Monday, February 22, 2010

Family家人






今年的新年过得特别的开心与热闹,年初二就回去芙蓉(爸爸的家乡).亲戚很多,真的很开心.也是难得看见爸爸笑得见牙不见眼的同时,自己也觉得乐在其中.
但是,还是少了一样,当我们坐着表哥的车上时,我望向旁边的位置,少了她,妮妮.曾经,我们也有一起像那样回去,坐在同一部车,坐在同一个位置,就刚刚好是去年的时候,整整刚刚好一年,你已经离开我们一年了,望着我隔壁的座位,想起当时的我们,也是一样开开心心得回家乡去.而如今,你却不在了,我隔壁的位置,也空着了,真的很想象去年那样,一起开心得回家乡去.
幸运的是,我还有很多的亲人,当你们叫我啊姨的时候,虽然我开玩笑得说"不要叫我阿姨"!但是,你们知道吗?其实,在我内心深处,我是多么的开心,我真的觉得自己很幸福,很幸运.我真的,衷心得希望,我们能够永远都是这样,开开心心得腻在一起.述说着当年,畅谈着未来.这一切,是多么美好的.能够和自己的家人,亲戚,朋友粘在一起,真的是一件很难得几幸福的事.愿,我们能够那样到永远.Forever and ever.

Wednesday, February 10, 2010

First year....



12th February, is the day of sadness and heart broken for us, my family.
不知不觉,一年了,你已经离开我们有一年了,想念你的心,已是不能以言语表达的了。没想到,12号,又要到了,真的很不想有这一天。12.02.xxxx。 这个日期,将会是我们永远的痛。永远永远。。。就算是世界之最,都不能代补。我亲爱的妮妮,姐姐好想念你。想你想到呼吸困难,想你想到无法自拔,甚至想要。。。。。。。在远方的你,过得好吗?我真的真的,好想你。。
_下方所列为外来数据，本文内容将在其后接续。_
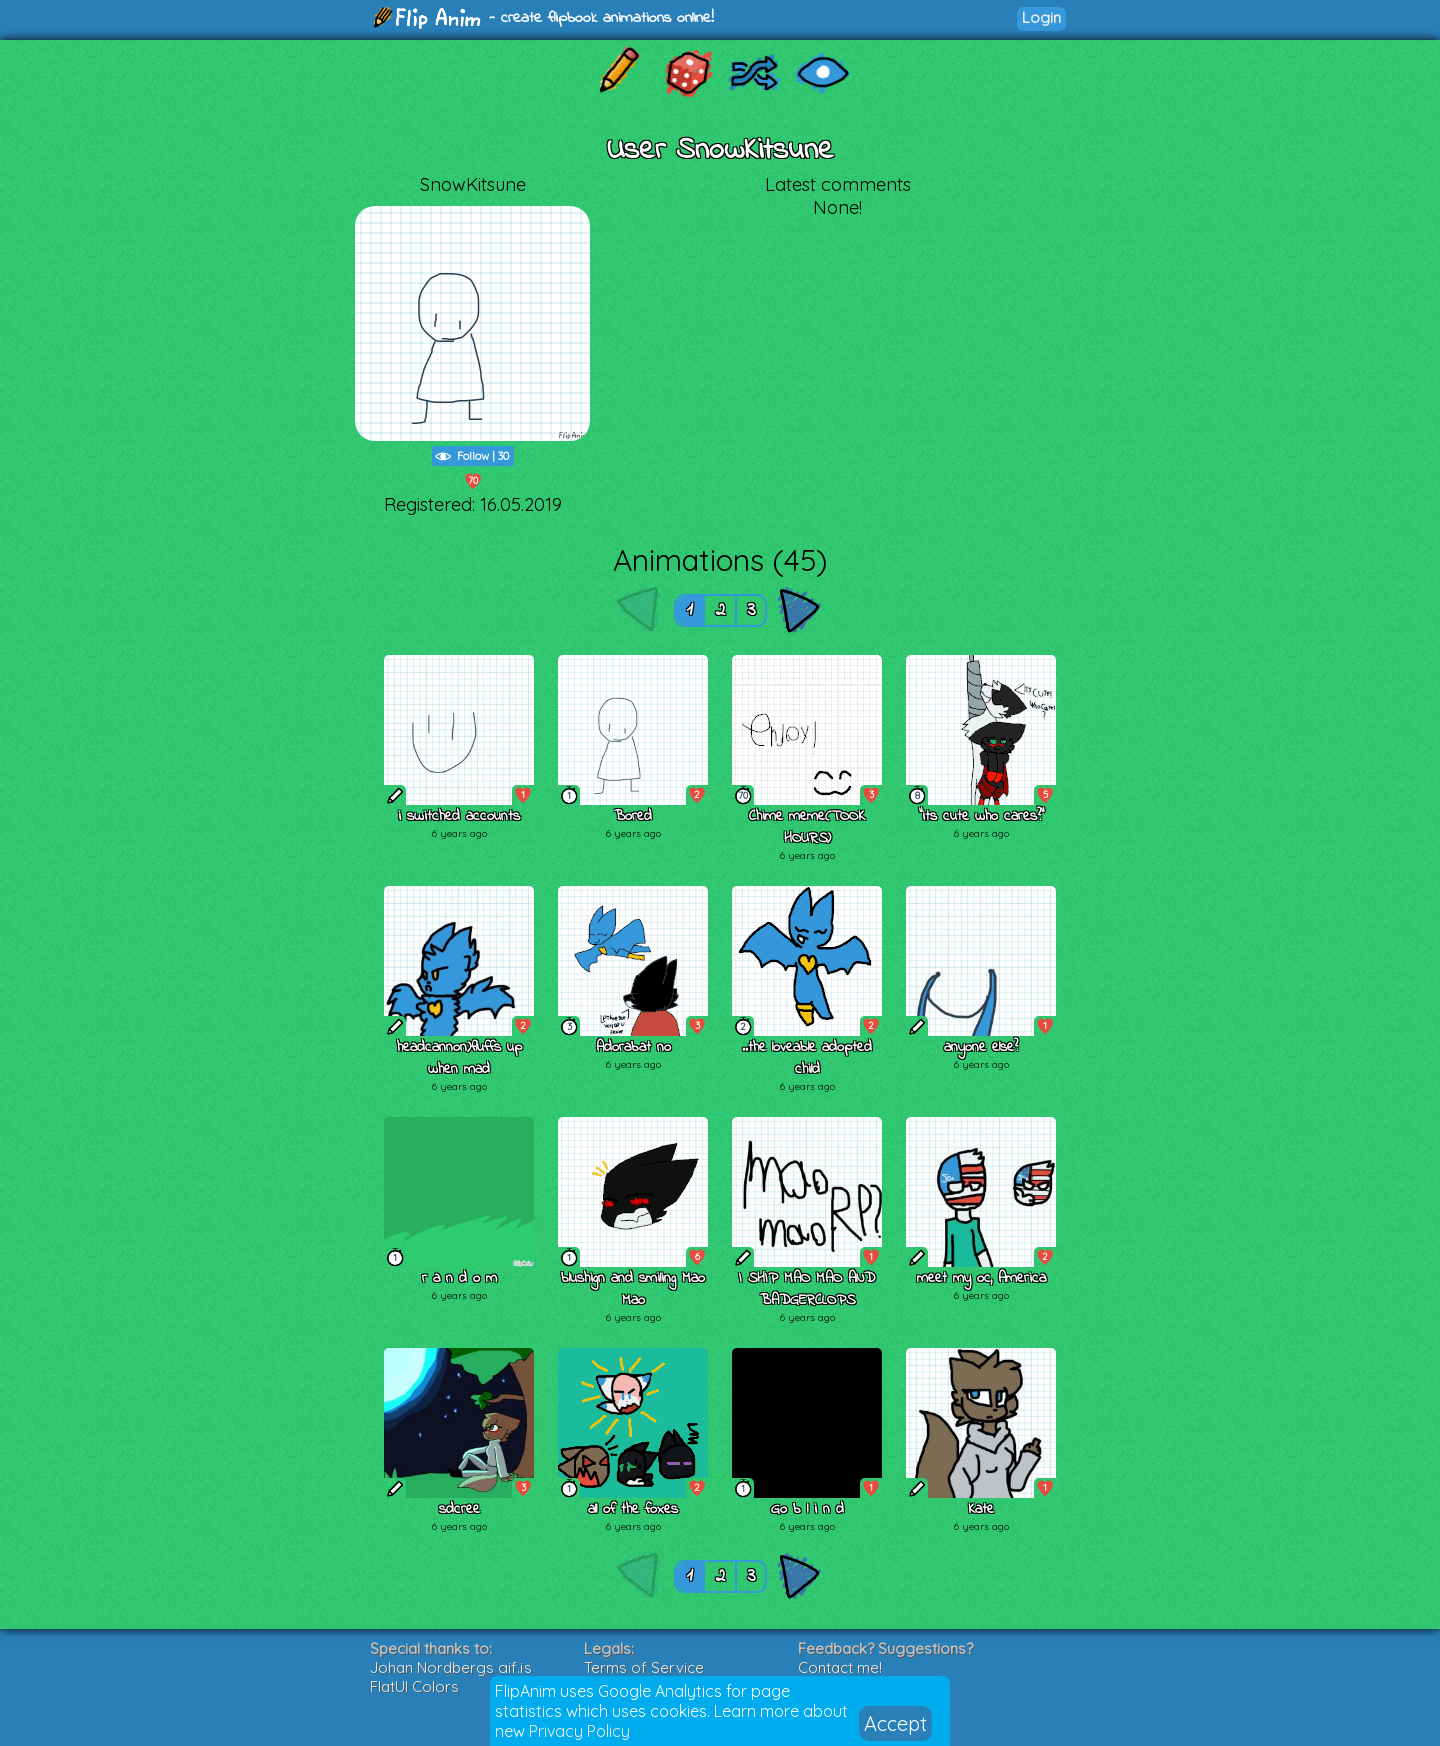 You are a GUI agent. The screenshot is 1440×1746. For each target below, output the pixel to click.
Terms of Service (644, 1667)
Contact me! (840, 1667)
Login (1041, 17)
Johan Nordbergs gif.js (451, 1667)
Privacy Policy (579, 1731)
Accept (895, 1723) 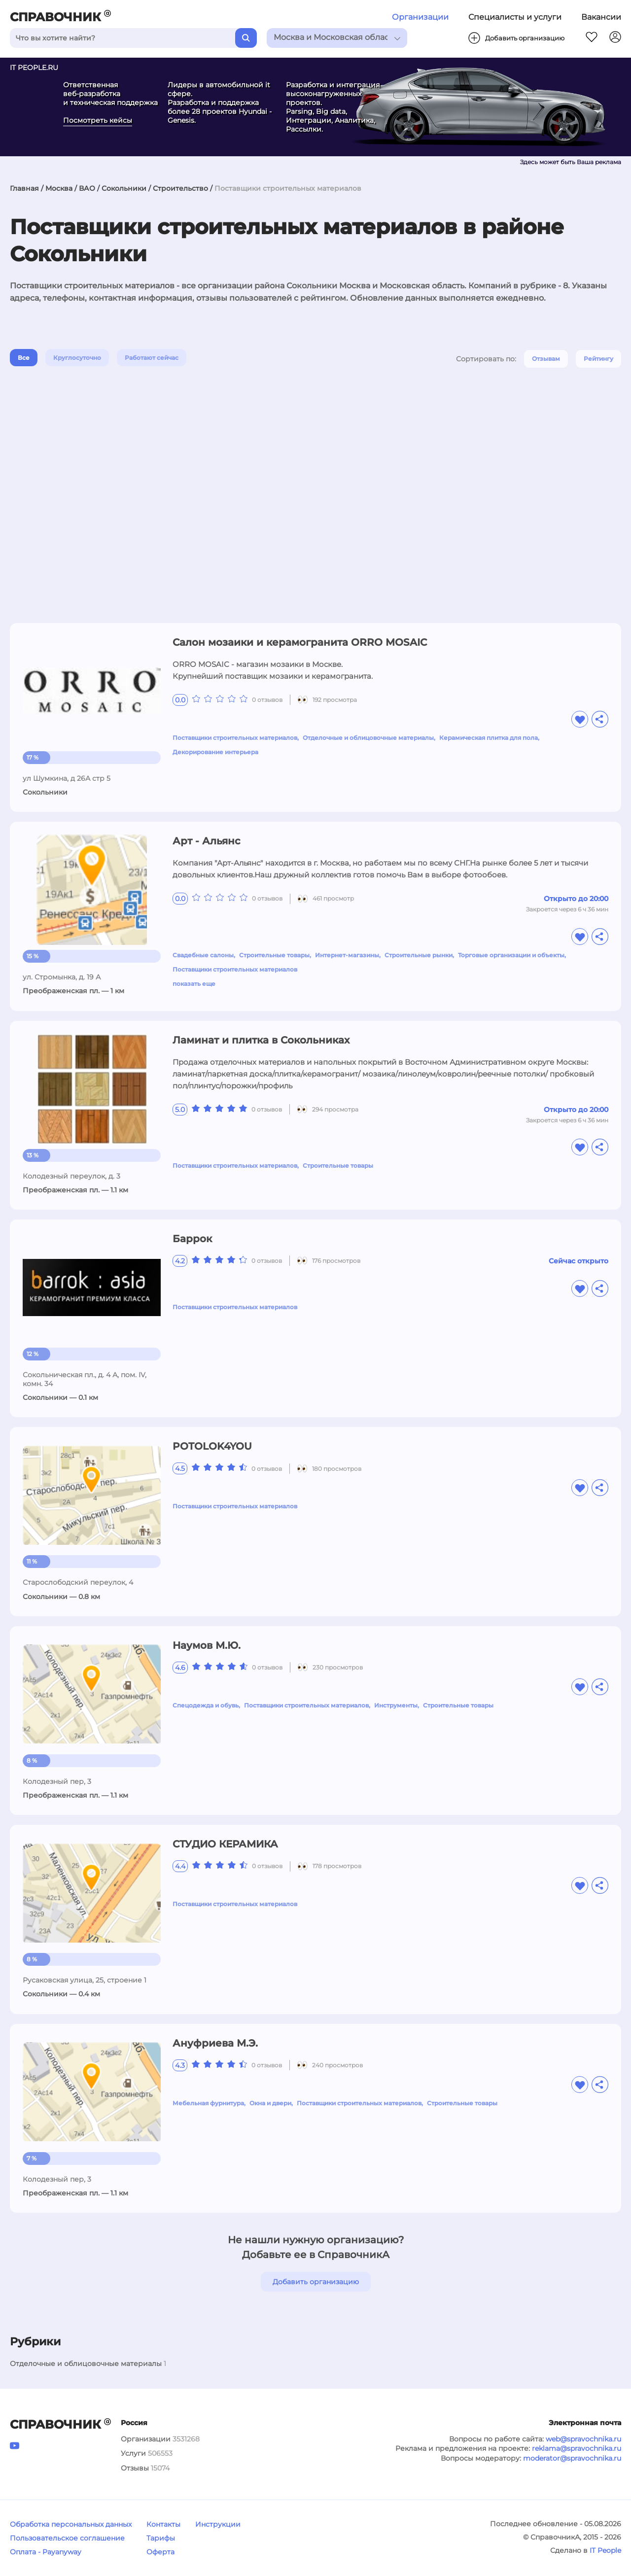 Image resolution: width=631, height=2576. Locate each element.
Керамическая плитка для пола (488, 737)
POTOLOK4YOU (212, 1446)
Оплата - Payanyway (45, 2551)
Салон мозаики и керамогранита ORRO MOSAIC (300, 642)
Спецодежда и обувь (206, 1705)
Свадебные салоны (203, 955)
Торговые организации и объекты (511, 955)
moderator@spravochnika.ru (572, 2458)
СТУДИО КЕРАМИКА (225, 1844)
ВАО (87, 188)
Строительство (180, 188)
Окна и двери (270, 2103)
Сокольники (124, 188)
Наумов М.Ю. (207, 1645)
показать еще (194, 983)
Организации (420, 17)
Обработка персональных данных (71, 2524)
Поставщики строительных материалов (235, 737)
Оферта (160, 2551)
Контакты (163, 2524)
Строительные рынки (419, 955)
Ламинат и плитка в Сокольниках (261, 1040)
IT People (605, 2550)
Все (24, 357)
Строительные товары (274, 955)
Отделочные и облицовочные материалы (368, 737)
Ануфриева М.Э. (215, 2043)
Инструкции (218, 2524)
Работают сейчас (151, 357)
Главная (24, 188)
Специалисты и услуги (514, 17)
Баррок (192, 1239)
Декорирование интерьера (215, 752)
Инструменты (396, 1705)
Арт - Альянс (207, 841)
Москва (58, 188)
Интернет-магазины (347, 955)
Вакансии (601, 17)
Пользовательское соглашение (67, 2538)
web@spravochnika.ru (583, 2439)
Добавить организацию (316, 2281)
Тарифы (160, 2538)
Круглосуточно (77, 357)
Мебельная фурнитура (208, 2103)
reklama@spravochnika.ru (576, 2448) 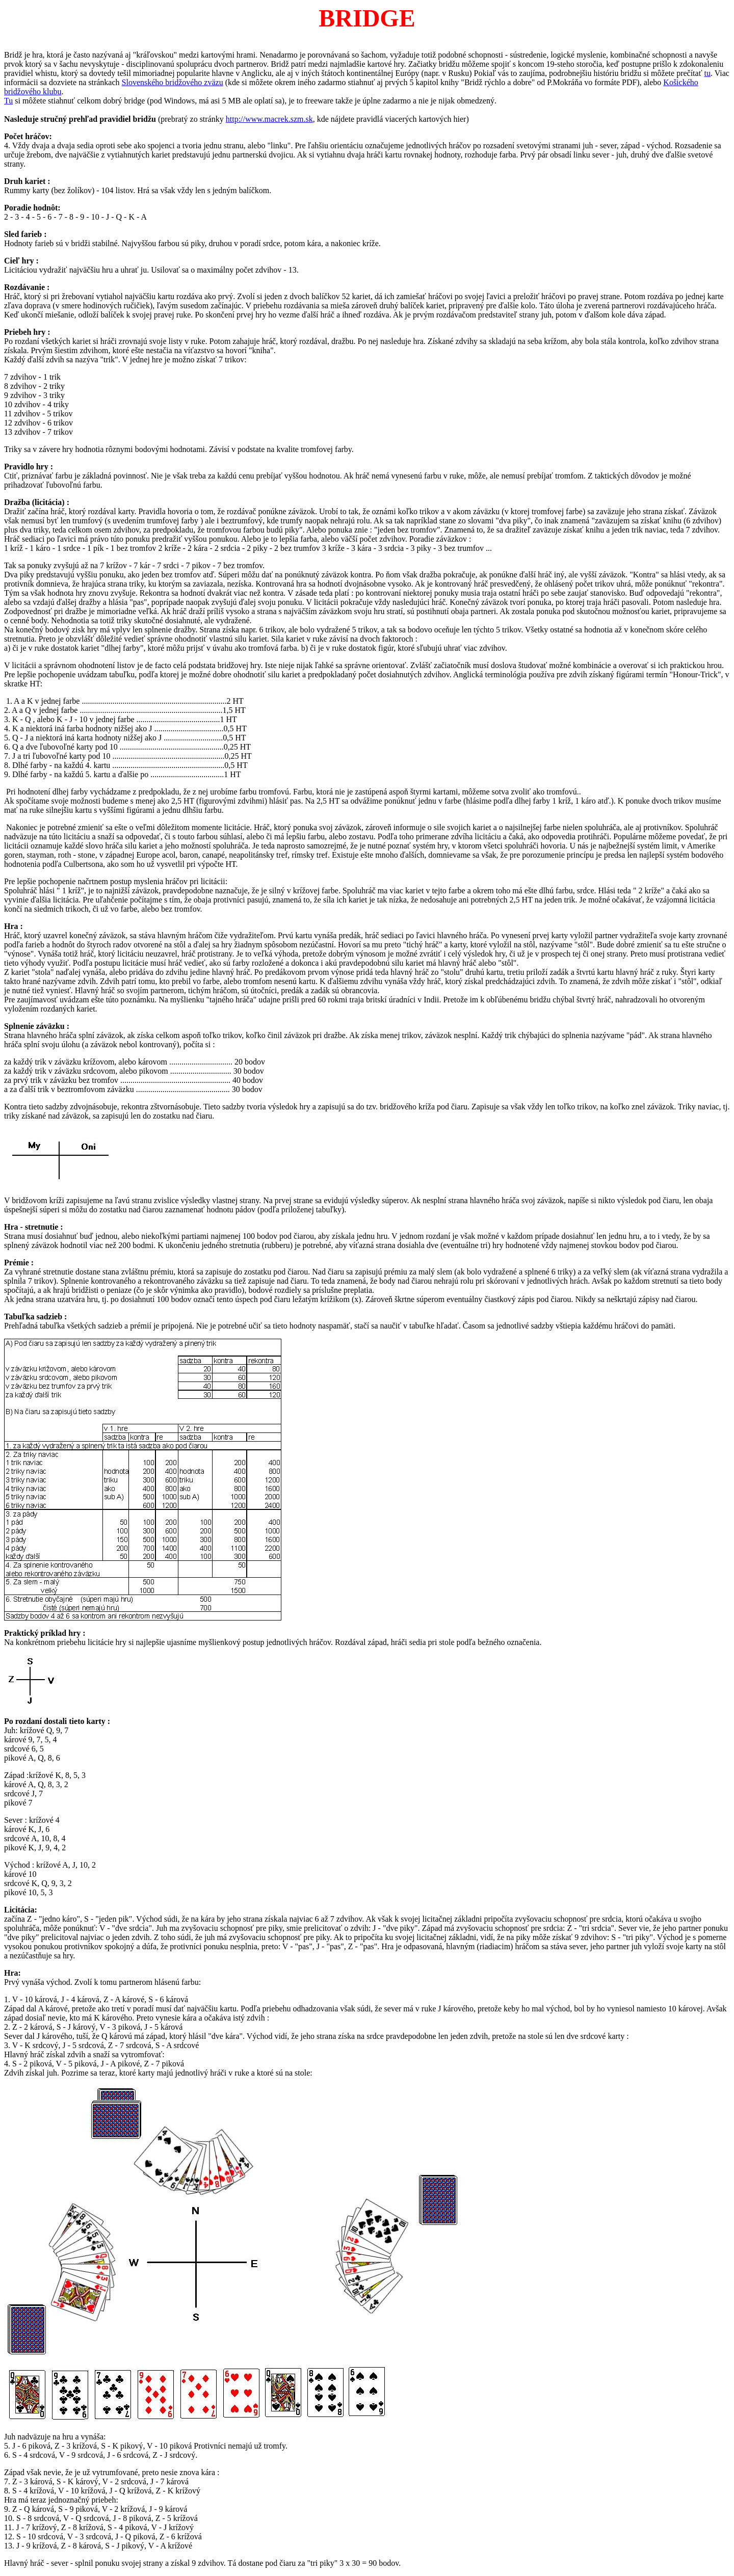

。

Sunday, February 7, 2010

Thinking of you


When i walk on the beach, i think of you.
How good if you were there as well walking with me. Miss you so.

Friday, February 5, 2010

有情人终情眷属

哇!!! 真是天大的好消息啊!!!

刚才阿哥才刚打电话来和我公布他向二姐求婚成功啦!!!好开心哦!
求婚记是发生在一家专卖钻戒的商店里,本来只是普通进去看看钻戒,
结果,因为关店时间差不多,所以, 所有的门都已经关上了!就在这时,
我阿哥突然不知电到哪条神经,跪在地上,深情款款地向我二姐说:
“Lina, whould you marry me?" 然后,二姐就回答:
“Yes, i do!"
这时, 店里的售货员匆匆忙忙地拿出手机卡嚓地把那最美,最值得
纪念的一刻拍了下来!!然后便第一时间打电话向我报告 (虽然我
觉得像是示威多一点)嘻嘻。。。

然而经过了那么多的伤心事之后呢,这总算是一桩值得高兴的事来的。
也希望可以借此冲洗冲洗一番,好让原本都伤心绝望的我们,都
可以暂时忘掉伤感与哀愁,好好的开心庆祝一番了!!

惨了,弄得我的心也好像痒痒的,不知何时才会轮到我呢?
哈哈!! 还早得很呢!!!

恭喜啦!我亲爱的阿哥和二姐,现在都不懂是要叫大嫂好还是姐夫好,
头疼了咯这次,总之,就恭喜恭喜啦!!!

CONGRATULATIONS TO MY DEAREST AH KO AND ER JIE!!!

Loves



When i searched for my things in my drawer, i suddenly found something.
A paper cut made by my sister... I miss her...
Still remember the day, she gave me the paper cut, and said :"Jie jie, for you, pretty lerr...", this was what she said to me when she passing me the paper cut. But my respond was, "Oh! Just put there lah, i'm busy now." Then she just put there, before she went out from my room, she added :"Dont forget to keep it ah! If not later will lost one oh!"
Then, i no respond. Why i never appreciate what she gave me that time? Why i just put there and never look at it clearly? Why am i just ignored her that time? Then now, feel regret... But, too late...
I continue keep on searching, wonder if there are still anything that made by her, i remember that she loves to make paper cut, but i think i'd thrown it.
How bad am i, never appreciate those things that she gave me. I miss you... I just hope to see your face one more time... I love you, NEE.

Tuesday, February 2, 2010

加油!

如果说,时间可以停留一秒,我祈求,时间会停在那一晚。从来就没有想象过,会有那么一天,从来就没有想象过,会发生那样的事情。
我觉得舍不得,是一定的,但是,我也无能为力。只盼望,时间真的能够冲淡一切,好让我接下来的日子,能好过一点。我大声地对你说我一定可以,其实,还真的有点难度的pun!!! 呵呵。。。不过,既然已经答应了,我就一定不会食言,我一定可以的!!!(希望如此)。
再次,祝你一路顺风,好好保重自己,千万不要再让别人轻易地伤害你,要记得你自己的价值,You are not born to being hurt by others. 如果可以,我愿为你设下一个万能保护网,从此不再让他人伤害你.加油!永远撑你的我!:)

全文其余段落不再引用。